◆ Entries shown ◆
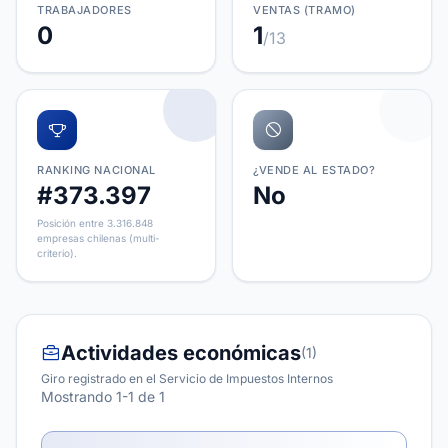
TRABAJADORES
VENTAS (TRAMO)
0
1
/13
RANKING NACIONAL
¿VENDE AL ESTADO?
#373.397
No
Posición entre 3.316.848
empresas chilenas (multi-
criterio).
Actividades económicas
(1)
Giro registrado en el Servicio de Impuestos Internos
Mostrando 1-1 de 1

◆ The problem ◆
Retype the data exactly; images stay out.

◆ Solution for this task ◆
TRABAJADORES
VENTAS (TRAMO)
0
1
/13
RANKING NACIONAL
¿VENDE AL ESTADO?
#373.397
No
Posición entre 3.316.848
empresas chilenas (multi-
criterio).
Actividades económicas
(1)
Giro registrado en el Servicio de Impuestos Internos
Mostrando 1-1 de 1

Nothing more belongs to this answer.